New data governance operating model will help the financial holding firm achieve
- Standardized data taxonomy
- Agile and scalable data architecture to manage future growth
- Facilitate future regulation requirements with minimum impact on the existing systems and business operations
- Uniform and normalized data
- Better data governance, providing regular insights to the board and senior management
- Reduce downstream system reconciliation
The engagement started with an assessment phase in early 2015, which encompassed detailed functional scope document (FSD) reviews by key stakeholders across IT, change management, risk, credit, and operations, and led to the creation of a technical design. Genpact will consolidate the disparate book structures existing across the financial holding firm to facilitate global risk data aggregation. Reference data system and its distribution will be centralized to enable enterprise-wide integration. Genpact is also developing an application to create and maintain reference data books hierarchy to facilitate seamless information exchange and interpretation across the firm.

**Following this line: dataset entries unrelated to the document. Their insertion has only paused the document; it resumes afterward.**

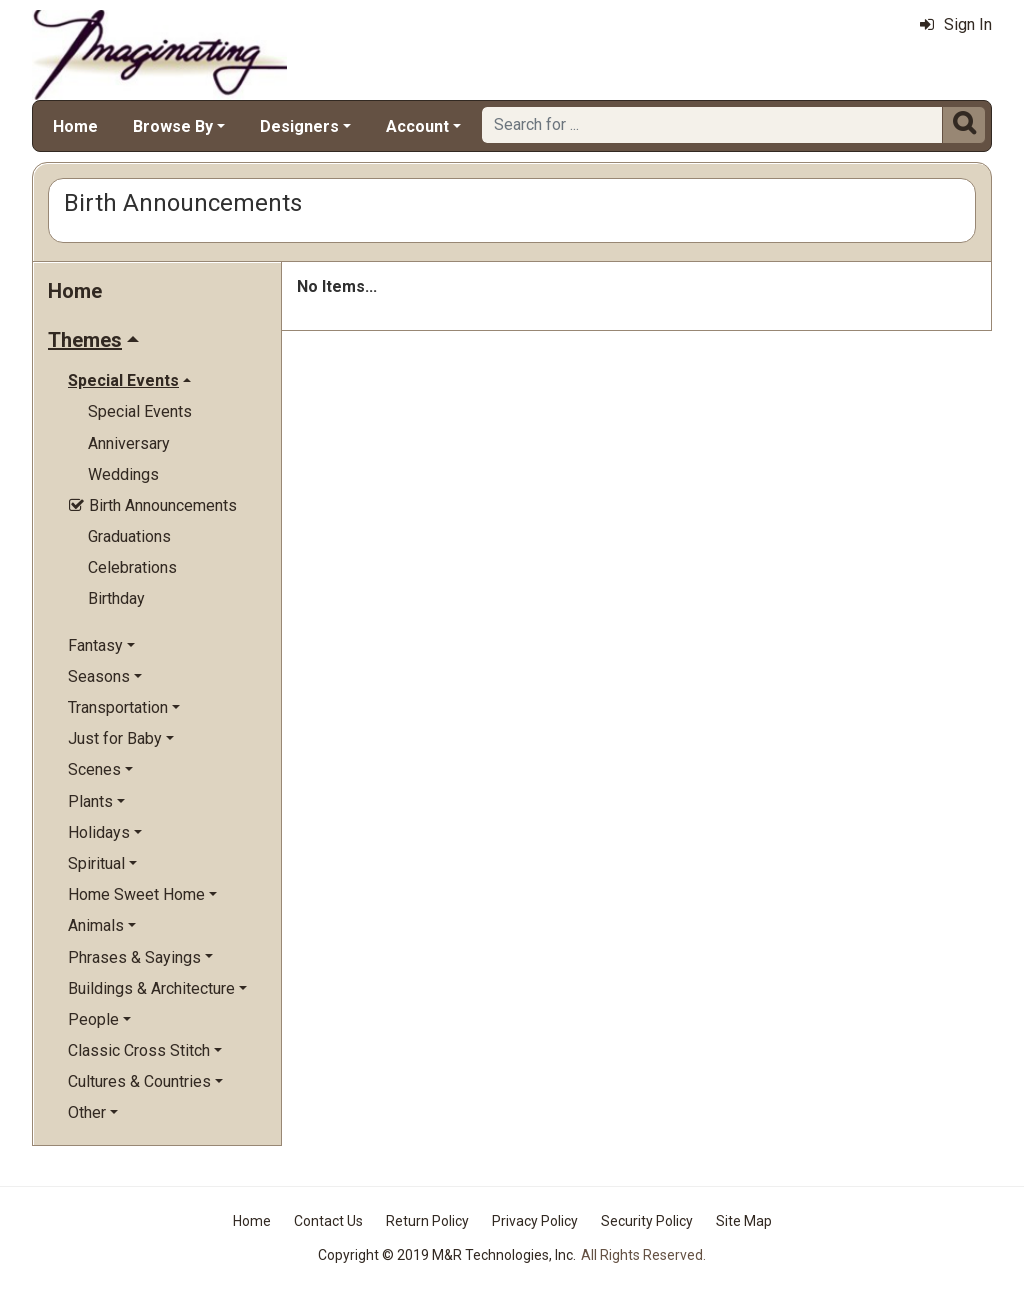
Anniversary (129, 443)
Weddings (123, 474)
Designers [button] (299, 126)
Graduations (129, 536)
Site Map (744, 1221)
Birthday (116, 598)
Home (75, 126)
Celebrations (132, 567)
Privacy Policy (535, 1221)
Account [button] (417, 126)
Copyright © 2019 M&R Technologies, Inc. (447, 1255)
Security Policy (647, 1221)
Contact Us (328, 1221)
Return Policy (427, 1221)
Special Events (140, 411)
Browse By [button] (173, 126)
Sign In (956, 24)
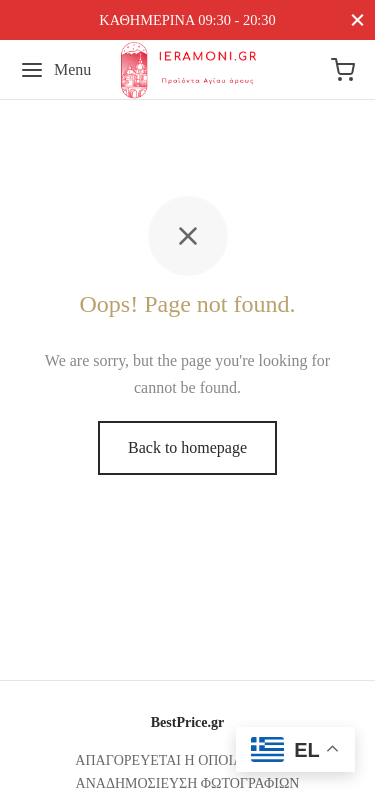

Genpact is leveraging its offshore teams for development, implementation, and user acceptance testing. These teams will conduct multiple user acceptance testing (UAT) preparatory sessions to secure user confidence before the actual UAT, which is planned for May 2016. The UAT will be rolled out in several phases covering multiple regions: Europe-Middle East-Africa; Asia (excluding Japan); US; and Japan.
The data management process transformation will help the financial holding firm become BCBS 239 compliant and achieve competitive advantage. The company will realize the following benefits:
Improved decision-making throughout the organization
The ability to provide accurate and complete information to the right people at the right time will enable the company to report key information so that senior management can make well-informed decisions based on the insights.
Improved ability to identify risk
Strong risk data aggregation capabilities will help identify, monitor, and manage risks. The risk management reports will reflect the risks in a reliable way.
Improved understanding of data definition and traceability
Multidomain data management capability, including an enterprise data dictionary and business glossary, will enable standard data definitions, help reprocess bad data, and boost good data sources.
The data management process transformation will help reduce the probability and severity of lossesresulting from suboptimal risk management.
Improved capability to fix data-quality issues at source
By providing consistent, validated, well-formed, and well-governed data for reference, trade and analytical results data domains.